+++ Given information

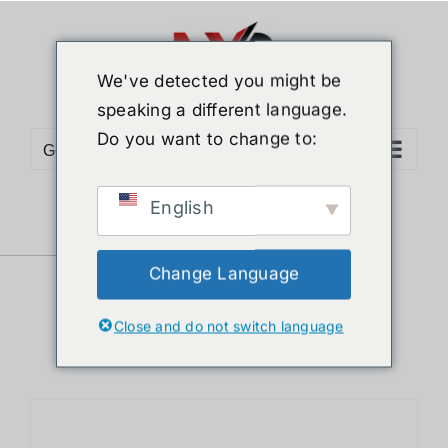
ข้าม
ไป
ยัง
We've detected you might be
เนื้อหา
speaking a different language.
Do you want to change to:
Go to...
English
Sort by
Price
Show
12 Products
Change Language
Close and do not switch language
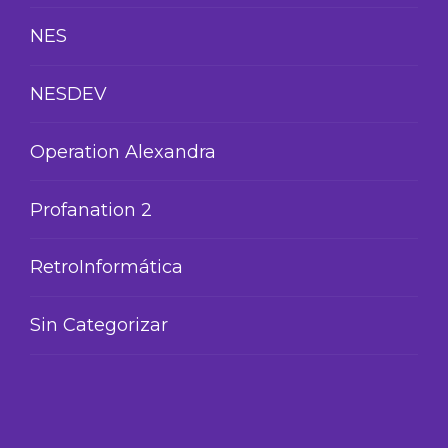
NES
NESDEV
Operation Alexandra
Profanation 2
RetroInformática
Sin Categorizar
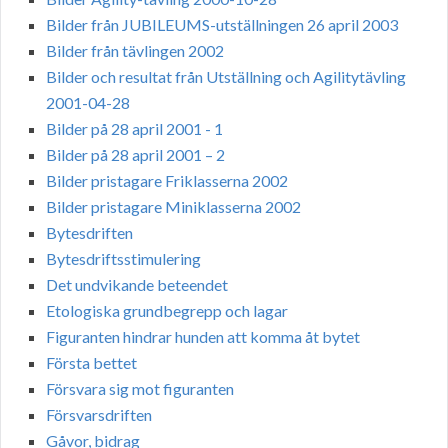
Bilder från JUBILEUMS-utställningen 26 april 2003
Bilder från tävlingen 2002
Bilder och resultat från Utställning och Agilitytävling
2001-04-28
Bilder på 28 april 2001 - 1
Bilder på 28 april 2001 – 2
Bilder pristagare Friklasserna 2002
Bilder pristagare Miniklasserna 2002
Bytesdriften
Bytesdriftsstimulering
Det undvikande beteendet
Etologiska grundbegrepp och lagar
Figuranten hindrar hunden att komma åt bytet
Första bettet
Försvara sig mot figuranten
Försvarsdriften
Gåvor, bidrag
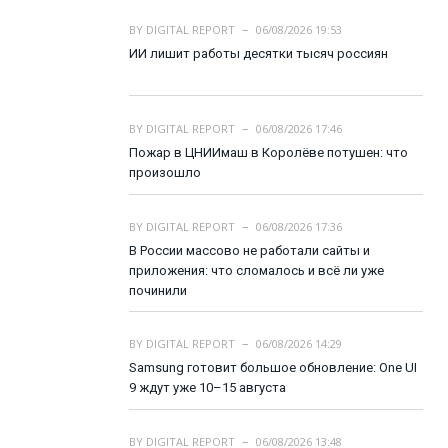
BY
DIGITAL REPORT
06/08/2026 19:53
ИИ лишит работы десятки тысяч россиян
BY
DIGITAL REPORT
06/08/2026 17:46
Пожар в ЦНИИмаш в Королёве потушен: что
произошло
BY
DIGITAL REPORT
06/08/2026 17:36
В России массово не работали сайты и
приложения: что сломалось и всё ли уже
починили
BY
DIGITAL REPORT
06/08/2026 14:29
Samsung готовит большое обновление: One UI
9 ждут уже 10–15 августа
BY
DIGITAL REPORT
06/08/2026 13:48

++++++

*Work order*
Return all of the entries exactly as written, but drop any pictures they hold.

*Solution to this problem*
ข้าม
ไป
ยัง
We've detected you might be
เนื้อหา
speaking a different language.
Do you want to change to:
Go to...
English
Sort by
Price
Show
12 Products
Change Language
Close and do not switch language
NES
NESDEV
Operation Alexandra
Profanation 2
RetroInformática
Sin Categorizar
Bilder från JUBILEUMS-utställningen 26 april 2003
Bilder från tävlingen 2002
Bilder och resultat från Utställning och Agilitytävling
2001-04-28
Bilder på 28 april 2001 - 1
Bilder på 28 april 2001 – 2
Bilder pristagare Friklasserna 2002
Bilder pristagare Miniklasserna 2002
Bytesdriften
Bytesdriftsstimulering
Det undvikande beteendet
Etologiska grundbegrepp och lagar
Figuranten hindrar hunden att komma åt bytet
Första bettet
Försvara sig mot figuranten
Försvarsdriften
Gåvor, bidrag
BY
DIGITAL REPORT
06/08/2026 19:53
ИИ лишит работы десятки тысяч россиян
BY
DIGITAL REPORT
06/08/2026 17:46
Пожар в ЦНИИмаш в Королёве потушен: что
произошло
BY
DIGITAL REPORT
06/08/2026 17:36
В России массово не работали сайты и
приложения: что сломалось и всё ли уже
починили
BY
DIGITAL REPORT
06/08/2026 14:29
Samsung готовит большое обновление: One UI
9 ждут уже 10–15 августа
BY
DIGITAL REPORT
06/08/2026 13:48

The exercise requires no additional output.